** Task directions **
Under this line sits a listing. Repeat exactly and only its lines from the one holding "28/06/2010 01:17:45" through the one holding "page protection mask"; skip pictures.

** Data excerpts **
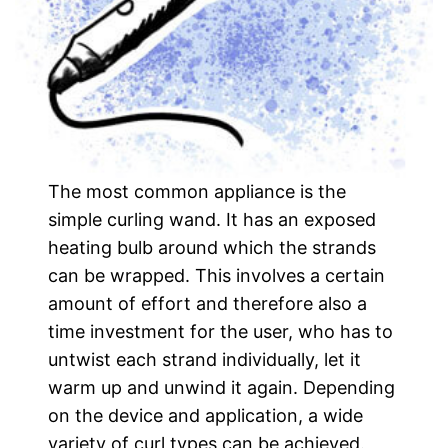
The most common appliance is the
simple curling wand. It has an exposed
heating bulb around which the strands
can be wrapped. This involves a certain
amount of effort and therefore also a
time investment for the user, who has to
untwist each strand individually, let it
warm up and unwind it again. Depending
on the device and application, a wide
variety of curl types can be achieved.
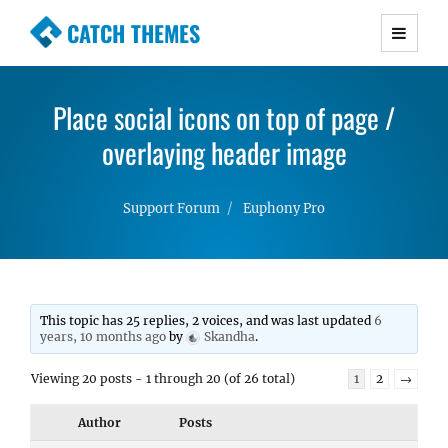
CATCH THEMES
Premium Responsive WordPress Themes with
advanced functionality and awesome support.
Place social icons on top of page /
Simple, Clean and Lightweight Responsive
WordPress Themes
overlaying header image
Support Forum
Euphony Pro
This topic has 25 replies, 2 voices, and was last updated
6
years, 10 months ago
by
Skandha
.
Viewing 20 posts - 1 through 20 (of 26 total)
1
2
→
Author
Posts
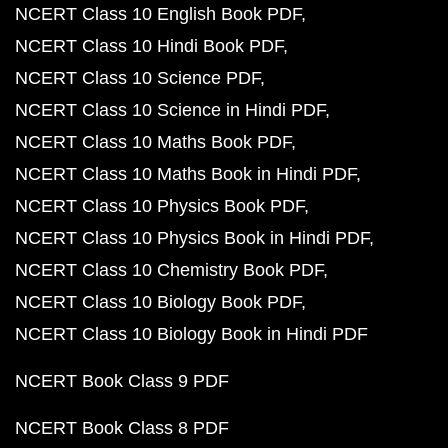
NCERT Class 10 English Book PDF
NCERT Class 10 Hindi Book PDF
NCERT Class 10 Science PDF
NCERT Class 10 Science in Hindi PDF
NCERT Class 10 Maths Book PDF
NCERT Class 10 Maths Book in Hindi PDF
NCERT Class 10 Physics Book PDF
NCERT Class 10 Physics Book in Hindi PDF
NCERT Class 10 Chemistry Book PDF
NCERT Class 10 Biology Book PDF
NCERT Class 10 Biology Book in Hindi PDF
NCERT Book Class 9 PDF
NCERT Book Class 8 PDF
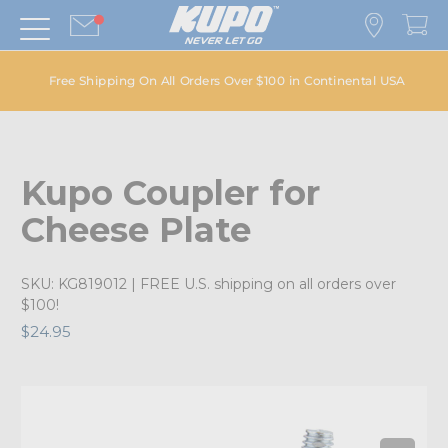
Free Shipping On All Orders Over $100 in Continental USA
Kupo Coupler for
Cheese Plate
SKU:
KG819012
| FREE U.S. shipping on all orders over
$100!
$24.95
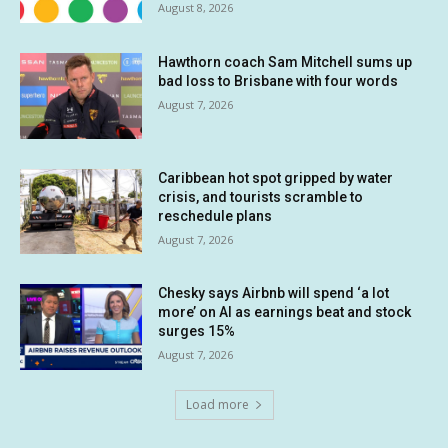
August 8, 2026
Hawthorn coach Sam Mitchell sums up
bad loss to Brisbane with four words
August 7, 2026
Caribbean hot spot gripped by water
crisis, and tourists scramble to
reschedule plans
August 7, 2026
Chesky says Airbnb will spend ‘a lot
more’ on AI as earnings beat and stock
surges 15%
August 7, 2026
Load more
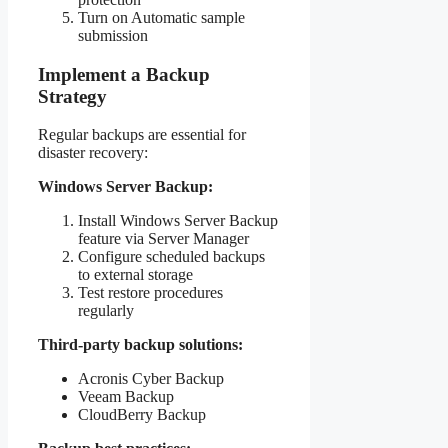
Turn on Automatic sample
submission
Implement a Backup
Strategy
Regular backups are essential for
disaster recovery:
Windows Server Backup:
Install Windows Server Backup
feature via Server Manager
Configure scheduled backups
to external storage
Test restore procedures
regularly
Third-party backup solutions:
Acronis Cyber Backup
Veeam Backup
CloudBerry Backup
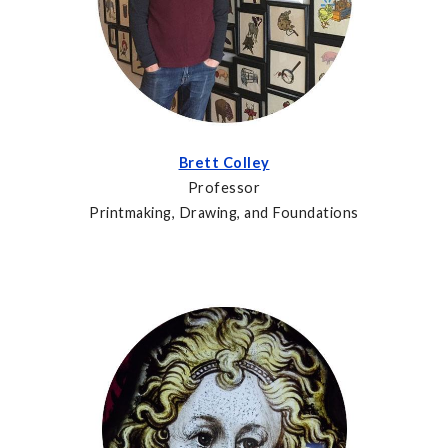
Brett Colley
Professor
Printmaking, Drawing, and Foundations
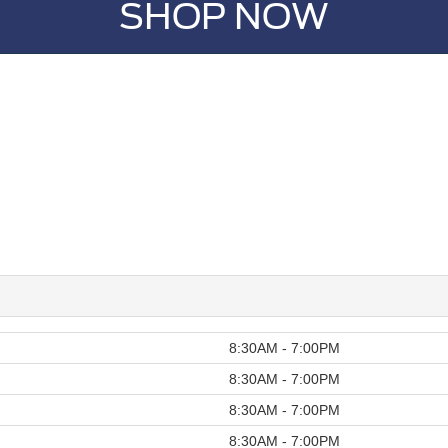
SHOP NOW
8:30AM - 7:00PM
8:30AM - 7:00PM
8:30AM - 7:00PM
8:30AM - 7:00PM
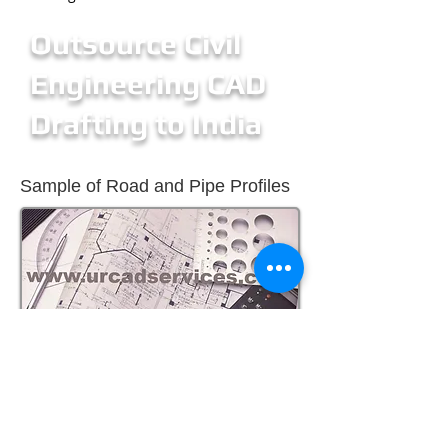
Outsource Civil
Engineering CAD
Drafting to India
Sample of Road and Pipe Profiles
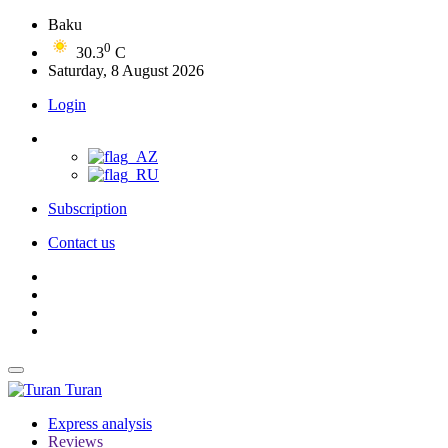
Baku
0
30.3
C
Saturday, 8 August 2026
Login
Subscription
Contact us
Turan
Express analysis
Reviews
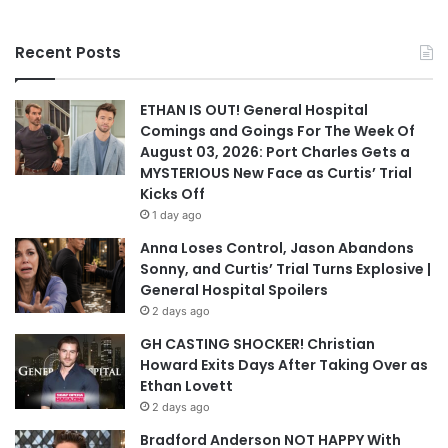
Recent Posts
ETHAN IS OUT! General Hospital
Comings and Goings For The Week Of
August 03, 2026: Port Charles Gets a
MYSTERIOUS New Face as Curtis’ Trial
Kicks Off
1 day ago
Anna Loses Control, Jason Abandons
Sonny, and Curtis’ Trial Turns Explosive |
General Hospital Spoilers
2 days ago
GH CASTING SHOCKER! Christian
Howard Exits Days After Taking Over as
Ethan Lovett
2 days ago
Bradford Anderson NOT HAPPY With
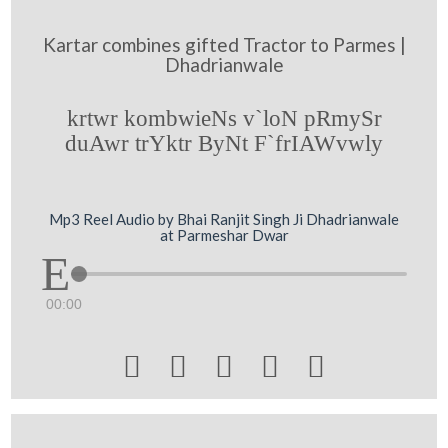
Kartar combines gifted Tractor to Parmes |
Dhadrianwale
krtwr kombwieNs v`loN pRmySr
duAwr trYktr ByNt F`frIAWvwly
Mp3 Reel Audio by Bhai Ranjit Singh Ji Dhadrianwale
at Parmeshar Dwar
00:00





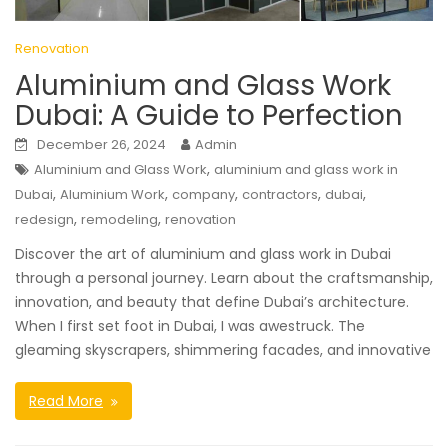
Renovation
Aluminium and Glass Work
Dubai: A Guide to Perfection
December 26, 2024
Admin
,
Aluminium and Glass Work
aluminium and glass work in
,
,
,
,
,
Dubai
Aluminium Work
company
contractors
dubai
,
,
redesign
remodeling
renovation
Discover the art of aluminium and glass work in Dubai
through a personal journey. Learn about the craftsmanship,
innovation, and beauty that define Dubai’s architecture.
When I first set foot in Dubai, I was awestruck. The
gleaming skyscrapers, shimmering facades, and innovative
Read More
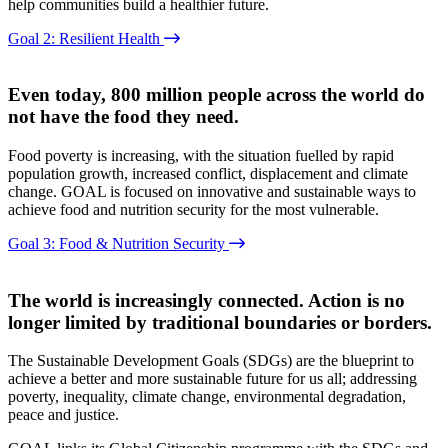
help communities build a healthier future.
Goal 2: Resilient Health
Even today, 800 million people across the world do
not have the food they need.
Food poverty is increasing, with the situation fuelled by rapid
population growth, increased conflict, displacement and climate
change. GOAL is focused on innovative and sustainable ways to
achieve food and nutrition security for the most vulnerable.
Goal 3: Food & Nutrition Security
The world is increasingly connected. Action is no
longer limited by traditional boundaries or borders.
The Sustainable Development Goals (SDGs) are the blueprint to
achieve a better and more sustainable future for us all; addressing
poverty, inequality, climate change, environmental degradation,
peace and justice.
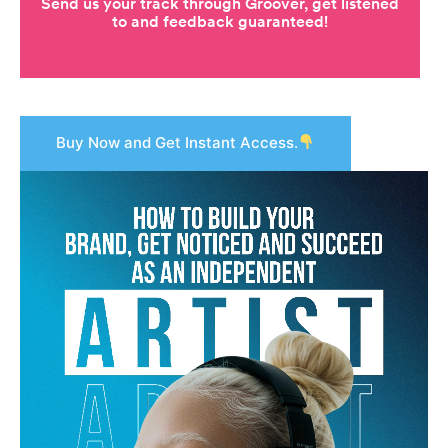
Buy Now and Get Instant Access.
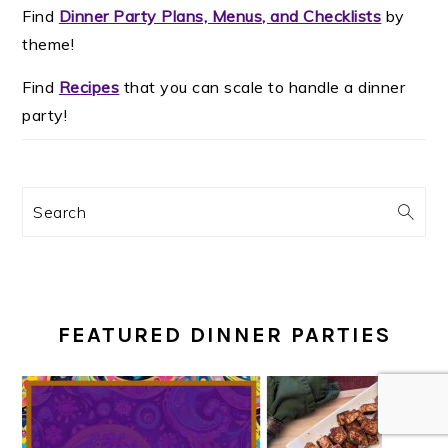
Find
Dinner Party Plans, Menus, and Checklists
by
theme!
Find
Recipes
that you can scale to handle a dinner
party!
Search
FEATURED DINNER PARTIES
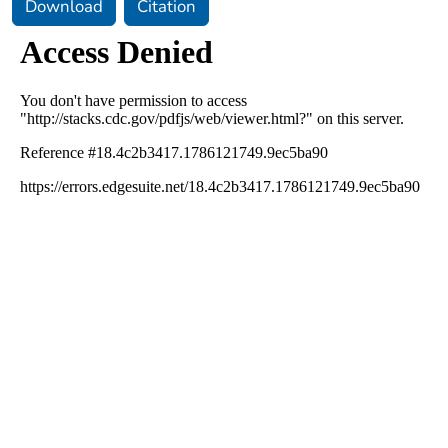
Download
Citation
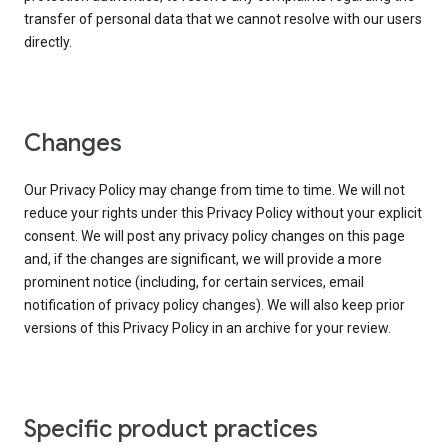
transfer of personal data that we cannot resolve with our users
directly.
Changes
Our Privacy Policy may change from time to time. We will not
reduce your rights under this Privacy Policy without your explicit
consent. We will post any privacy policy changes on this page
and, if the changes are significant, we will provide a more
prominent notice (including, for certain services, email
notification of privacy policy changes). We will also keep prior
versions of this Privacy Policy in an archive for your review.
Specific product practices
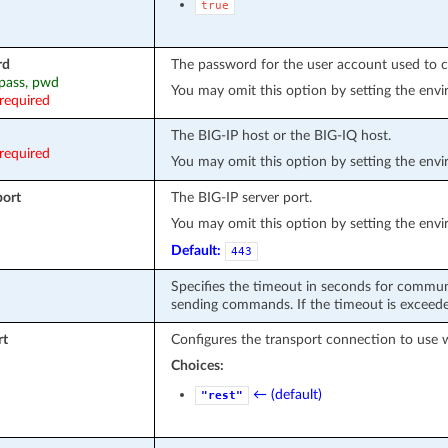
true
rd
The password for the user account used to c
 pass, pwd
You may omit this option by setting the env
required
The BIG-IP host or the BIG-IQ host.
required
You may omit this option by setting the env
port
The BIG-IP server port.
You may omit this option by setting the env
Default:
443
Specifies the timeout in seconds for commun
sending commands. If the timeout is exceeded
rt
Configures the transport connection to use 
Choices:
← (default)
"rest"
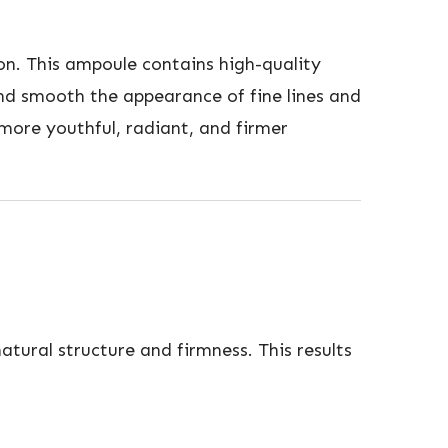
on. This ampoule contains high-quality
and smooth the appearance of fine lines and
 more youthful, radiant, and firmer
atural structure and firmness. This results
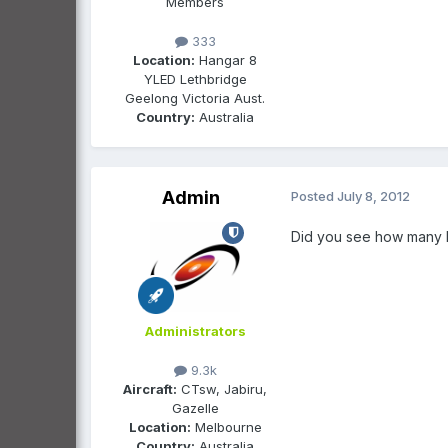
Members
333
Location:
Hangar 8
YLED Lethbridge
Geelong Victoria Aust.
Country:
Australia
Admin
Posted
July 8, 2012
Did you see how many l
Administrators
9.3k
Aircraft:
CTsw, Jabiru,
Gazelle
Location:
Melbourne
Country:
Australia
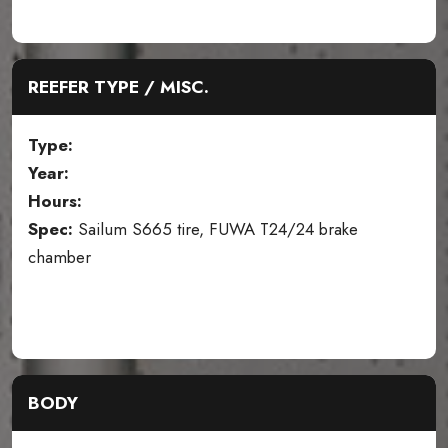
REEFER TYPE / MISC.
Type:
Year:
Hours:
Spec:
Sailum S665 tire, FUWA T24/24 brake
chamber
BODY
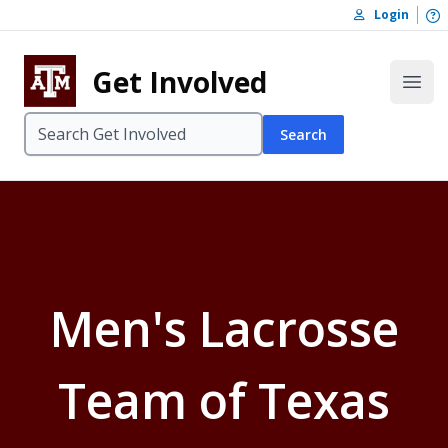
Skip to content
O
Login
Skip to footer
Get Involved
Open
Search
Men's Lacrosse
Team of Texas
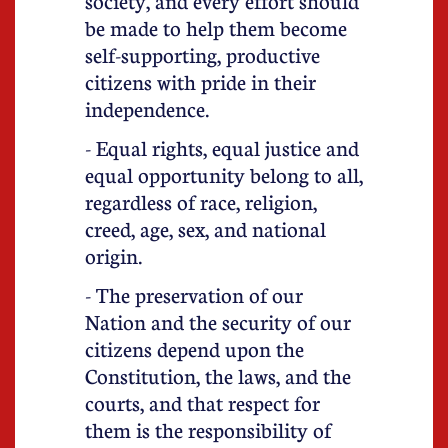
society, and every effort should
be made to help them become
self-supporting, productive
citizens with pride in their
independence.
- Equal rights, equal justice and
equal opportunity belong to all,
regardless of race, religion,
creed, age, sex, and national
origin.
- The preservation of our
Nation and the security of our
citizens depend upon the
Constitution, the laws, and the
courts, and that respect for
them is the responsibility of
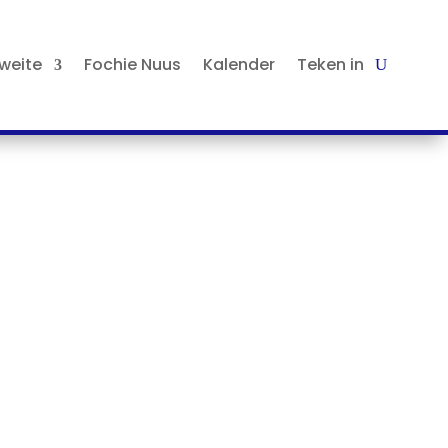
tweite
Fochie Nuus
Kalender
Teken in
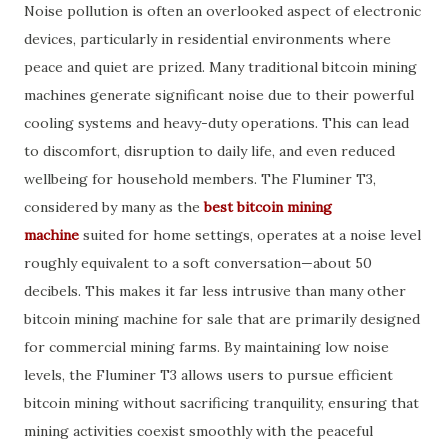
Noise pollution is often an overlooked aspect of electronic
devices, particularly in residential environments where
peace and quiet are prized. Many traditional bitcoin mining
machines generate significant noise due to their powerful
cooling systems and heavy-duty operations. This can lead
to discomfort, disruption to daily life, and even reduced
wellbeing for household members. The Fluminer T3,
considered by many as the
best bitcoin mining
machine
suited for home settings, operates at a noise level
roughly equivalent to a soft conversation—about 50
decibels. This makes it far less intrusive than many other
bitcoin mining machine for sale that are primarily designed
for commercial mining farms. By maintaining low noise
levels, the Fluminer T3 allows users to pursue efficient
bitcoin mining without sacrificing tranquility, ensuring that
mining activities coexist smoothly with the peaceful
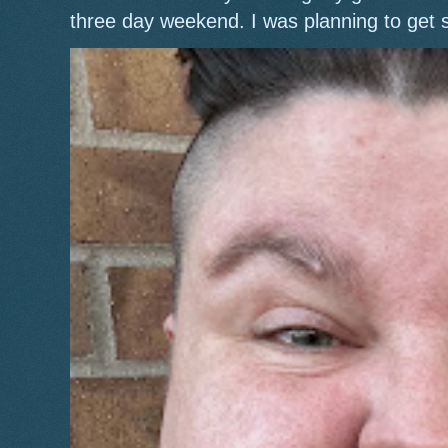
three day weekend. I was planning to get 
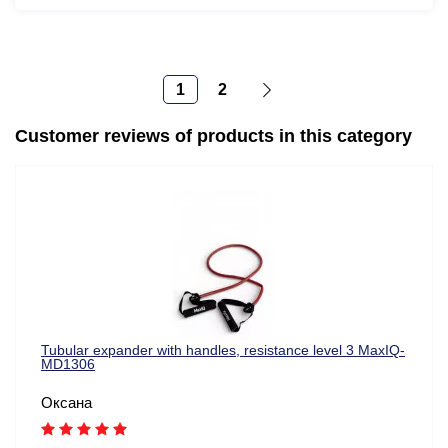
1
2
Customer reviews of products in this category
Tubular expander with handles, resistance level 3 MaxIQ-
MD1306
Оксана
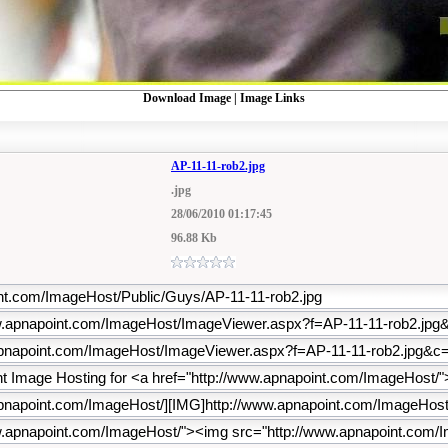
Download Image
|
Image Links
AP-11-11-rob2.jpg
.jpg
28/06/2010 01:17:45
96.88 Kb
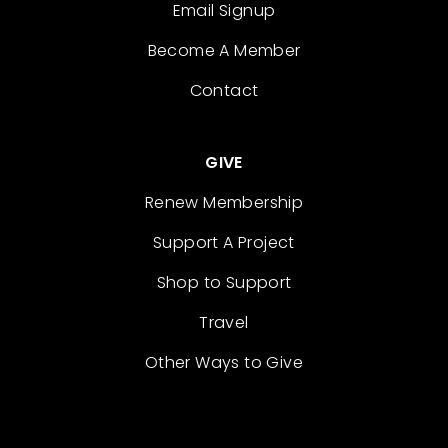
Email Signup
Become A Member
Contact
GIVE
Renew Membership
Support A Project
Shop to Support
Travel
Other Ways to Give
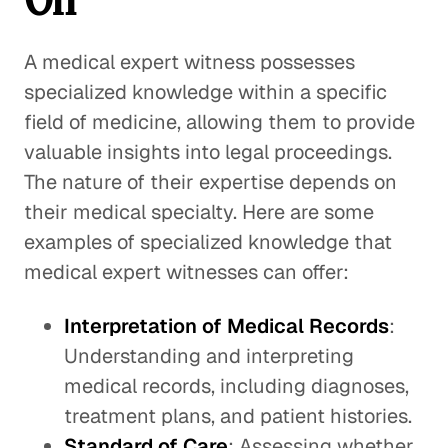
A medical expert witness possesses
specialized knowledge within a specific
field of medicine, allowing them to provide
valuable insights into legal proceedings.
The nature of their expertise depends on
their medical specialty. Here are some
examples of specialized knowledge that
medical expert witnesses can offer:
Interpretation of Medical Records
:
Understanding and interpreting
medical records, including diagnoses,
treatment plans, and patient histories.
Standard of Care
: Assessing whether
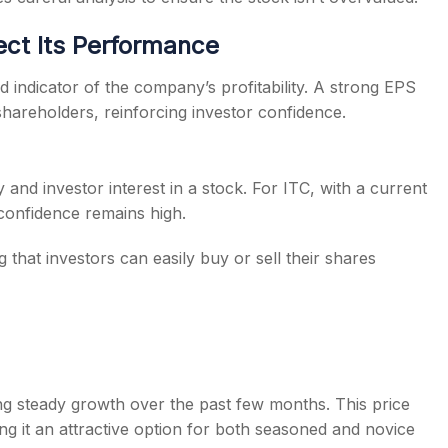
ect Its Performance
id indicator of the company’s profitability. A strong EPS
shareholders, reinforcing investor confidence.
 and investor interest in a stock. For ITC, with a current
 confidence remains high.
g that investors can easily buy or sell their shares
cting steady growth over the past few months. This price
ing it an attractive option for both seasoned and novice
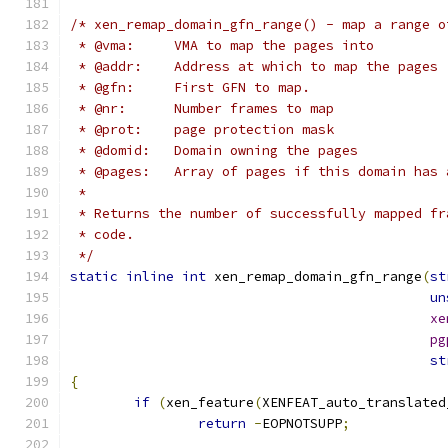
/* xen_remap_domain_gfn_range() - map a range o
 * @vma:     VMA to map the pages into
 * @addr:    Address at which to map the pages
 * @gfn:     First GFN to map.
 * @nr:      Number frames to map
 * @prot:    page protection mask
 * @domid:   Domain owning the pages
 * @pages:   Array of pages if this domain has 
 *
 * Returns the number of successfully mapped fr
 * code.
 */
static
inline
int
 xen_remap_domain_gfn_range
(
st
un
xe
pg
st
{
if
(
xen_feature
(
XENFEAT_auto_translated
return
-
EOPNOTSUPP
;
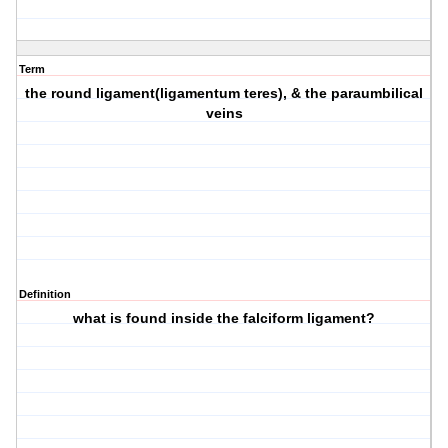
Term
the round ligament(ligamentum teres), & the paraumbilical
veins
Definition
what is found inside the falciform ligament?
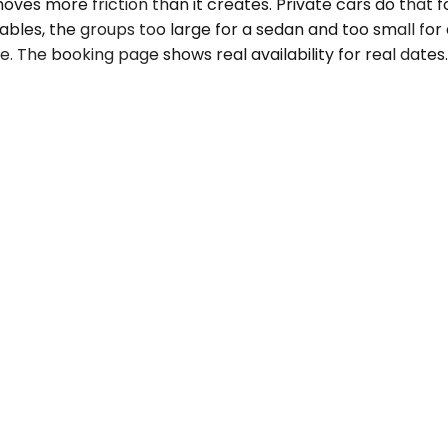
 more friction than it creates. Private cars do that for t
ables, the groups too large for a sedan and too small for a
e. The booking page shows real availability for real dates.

** Worked solution **
28/06/2010 01:17:45
96.88 Kb
Email Signup
Become A Member
Contact
GIVE
Renew Membership
Support A Project
Shop to Support
Travel
Other Ways to Give
A medical expert witness possesses
specialized knowledge within a specific
field of medicine, allowing them to provide
valuable insights into legal proceedings.
The nature of their expertise depends on
their medical specialty. Here are some
examples of specialized knowledge that
medical expert witnesses can offer:
Interpretation of Medical Records
:
Understanding and interpreting
medical records, including diagnoses,
treatment plans, and patient histories.
Standard of Care
: Assessing whether
ect Its Performance
id indicator of the company’s profitability. A strong EPS
shareholders, reinforcing investor confidence.
 and investor interest in a stock. For ITC, with a current
 confidence remains high.
g that investors can easily buy or sell their shares
cting steady growth over the past few months. This price
ing it an attractive option for both seasoned and novice
/* xen_remap_domain_gfn_range() - map a range o
 * @vma:     VMA to map the pages into
 * @addr:    Address at which to map the pages
 * @gfn:     First GFN to map.
 * @nr:      Number frames to map
 * @prot:    page protection mask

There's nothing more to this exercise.